I completed my undergraduate studies here at York with an integrated MSci degree in ‘Natural Sciences specialising in Neuroscience’. Throughout this time, I was a research assistant for Dr Karla Evans in the Complex Cognitive Processing lab, working on projects related to scene gist processing and crossmodal visual search. My final year undergraduate project was supervised by Dr Ines Hahn (Department of Biology) and Prof Alex Wade and involved recording and analysing steady-state visually-evoked potentials from fruit flies.
Scene Complexity Perception and Image Memorability
Given two images, you can effortlessly judge which one would be more “complex”. Your judgement would even be consistent with those of other people’s. Recent work from our lab (Kyle-Davidson et al., under review), as well as others (e.g., Saraee et al., 2020) have shown that more complex images tend to be more memorable, and thus, the current project aims to investigate the neural correlates of this relationship.

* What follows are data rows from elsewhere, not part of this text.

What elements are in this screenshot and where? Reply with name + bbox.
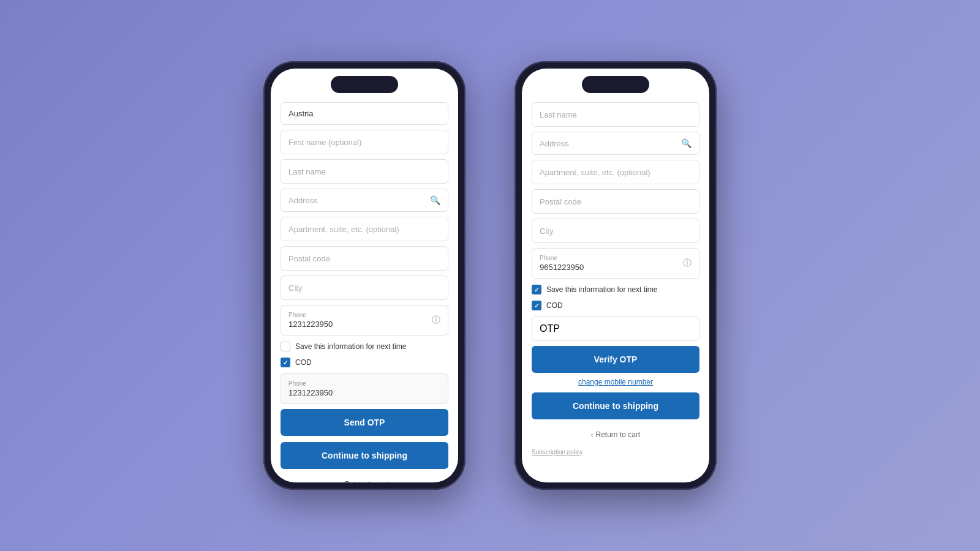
return-cart-label-1: Return to cart bbox=[344, 480, 389, 482]
apartment-placeholder-2: Apartment, suite, etc. (optional) bbox=[540, 168, 650, 177]
info-icon: ⓘ bbox=[432, 315, 440, 326]
city-placeholder-2: City bbox=[540, 227, 553, 236]
phone-number: 1231223950 bbox=[288, 320, 333, 329]
postal-code-placeholder: Postal code bbox=[288, 254, 330, 263]
cod-row[interactable]: COD bbox=[281, 358, 448, 367]
city-field[interactable]: City bbox=[281, 276, 448, 300]
last-name-field[interactable]: Last name bbox=[281, 159, 448, 184]
phone-value-container: Phone 1231223950 bbox=[288, 312, 333, 329]
save-info-row[interactable]: Save this information for next time bbox=[281, 342, 448, 351]
postal-code-field[interactable]: Postal code bbox=[281, 246, 448, 271]
phone-field-main-2[interactable]: Phone 9651223950 ⓘ bbox=[532, 248, 699, 279]
otp-placeholder: OTP bbox=[540, 323, 560, 334]
search-icon-2: 🔍 bbox=[681, 138, 692, 148]
send-otp-button[interactable]: Send OTP bbox=[281, 409, 448, 436]
dynamic-island-2 bbox=[582, 76, 649, 93]
phone-field-2[interactable]: Phone 1231223950 bbox=[281, 373, 448, 404]
apartment-placeholder: Apartment, suite, etc. (optional) bbox=[288, 225, 399, 234]
city-placeholder: City bbox=[288, 283, 302, 293]
last-name-placeholder: Last name bbox=[288, 167, 326, 176]
first-name-placeholder: First name (optional) bbox=[288, 138, 361, 147]
cod-checkbox-2[interactable] bbox=[532, 301, 541, 310]
address-placeholder: Address bbox=[288, 196, 318, 205]
return-to-cart-2[interactable]: ‹ Return to cart bbox=[532, 425, 699, 444]
save-info-label: Save this information for next time bbox=[295, 342, 406, 351]
return-cart-label-2: Return to cart bbox=[595, 430, 640, 439]
postal-code-placeholder-2: Postal code bbox=[540, 197, 581, 206]
phone-label: Phone bbox=[288, 312, 306, 318]
save-info-row-2[interactable]: Save this information for next time bbox=[532, 285, 699, 294]
phone-screen-2: Last name Address 🔍 Apartment, suite, et… bbox=[522, 69, 709, 482]
phone-screen-1: Austria First name (optional) Last name … bbox=[271, 69, 458, 482]
search-icon: 🔍 bbox=[430, 195, 440, 205]
address-field[interactable]: Address 🔍 bbox=[281, 189, 448, 212]
phone-value-container-2: Phone 1231223950 bbox=[288, 380, 333, 397]
phone-label-main-2: Phone bbox=[540, 255, 557, 261]
info-icon-2: ⓘ bbox=[683, 258, 692, 269]
continue-shipping-button-2[interactable]: Continue to shipping bbox=[532, 392, 699, 419]
country-value: Austria bbox=[288, 109, 313, 118]
phone-frame-2: Last name Address 🔍 Apartment, suite, et… bbox=[514, 61, 717, 490]
save-info-checkbox[interactable] bbox=[281, 342, 290, 351]
save-info-checkbox-2[interactable] bbox=[532, 285, 541, 294]
first-name-field[interactable]: First name (optional) bbox=[281, 130, 448, 154]
last-name-placeholder-2: Last name bbox=[540, 110, 577, 119]
country-selector[interactable]: Austria bbox=[281, 102, 448, 125]
phone-frame-1: Austria First name (optional) Last name … bbox=[263, 61, 466, 490]
address-placeholder-2: Address bbox=[540, 139, 569, 148]
phone-number-main-2: 9651223950 bbox=[540, 263, 584, 272]
cod-label: COD bbox=[295, 358, 312, 367]
continue-shipping-button-1[interactable]: Continue to shipping bbox=[281, 442, 448, 469]
verify-otp-button[interactable]: Verify OTP bbox=[532, 346, 699, 373]
city-field-2[interactable]: City bbox=[532, 219, 699, 243]
save-info-label-2: Save this information for next time bbox=[546, 285, 657, 294]
screen-content-2: Last name Address 🔍 Apartment, suite, et… bbox=[522, 69, 709, 482]
subscription-policy[interactable]: Subscription policy bbox=[532, 449, 699, 455]
phone-field[interactable]: Phone 1231223950 ⓘ bbox=[281, 305, 448, 335]
chevron-left-icon-1: ‹ bbox=[340, 481, 342, 482]
postal-code-field-2[interactable]: Postal code bbox=[532, 189, 699, 214]
change-mobile-link[interactable]: change mobile number bbox=[532, 378, 699, 386]
otp-field[interactable]: OTP bbox=[532, 317, 699, 341]
last-name-field-2[interactable]: Last name bbox=[532, 102, 699, 127]
screen-content-1: Austria First name (optional) Last name … bbox=[271, 69, 458, 482]
apartment-field[interactable]: Apartment, suite, etc. (optional) bbox=[281, 217, 448, 241]
phone-value-container-main-2: Phone 9651223950 bbox=[540, 255, 584, 272]
phone-label-2: Phone bbox=[288, 380, 306, 387]
apartment-field-2[interactable]: Apartment, suite, etc. (optional) bbox=[532, 160, 699, 184]
cod-row-2[interactable]: COD bbox=[532, 301, 699, 310]
address-field-2[interactable]: Address 🔍 bbox=[532, 132, 699, 155]
chevron-left-icon-2: ‹ bbox=[591, 431, 594, 438]
cod-checkbox[interactable] bbox=[281, 358, 290, 367]
phone-number-2: 1231223950 bbox=[288, 388, 333, 397]
dynamic-island-1 bbox=[331, 76, 398, 93]
return-to-cart-1[interactable]: ‹ Return to cart bbox=[281, 475, 448, 482]
cod-label-2: COD bbox=[546, 301, 563, 310]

We first reconsider human “complexity perception”, a term that is difficult to define and, even more so, to operationalise. There are many advantages to quantifying the complexity of an image computationally, but these often fall short of fully capturing what affords humans this perception (though see Kyle-Davidson et al., 2023). Tools such as these will then allow us to investigate the neural substrates and temporal dynamics of scene complexity perception and its relationship with image memorability. Understanding this relationship will give us insights into the mechanisms underlying our long-term visual memory, which we tend to take for granted in our everyday lives.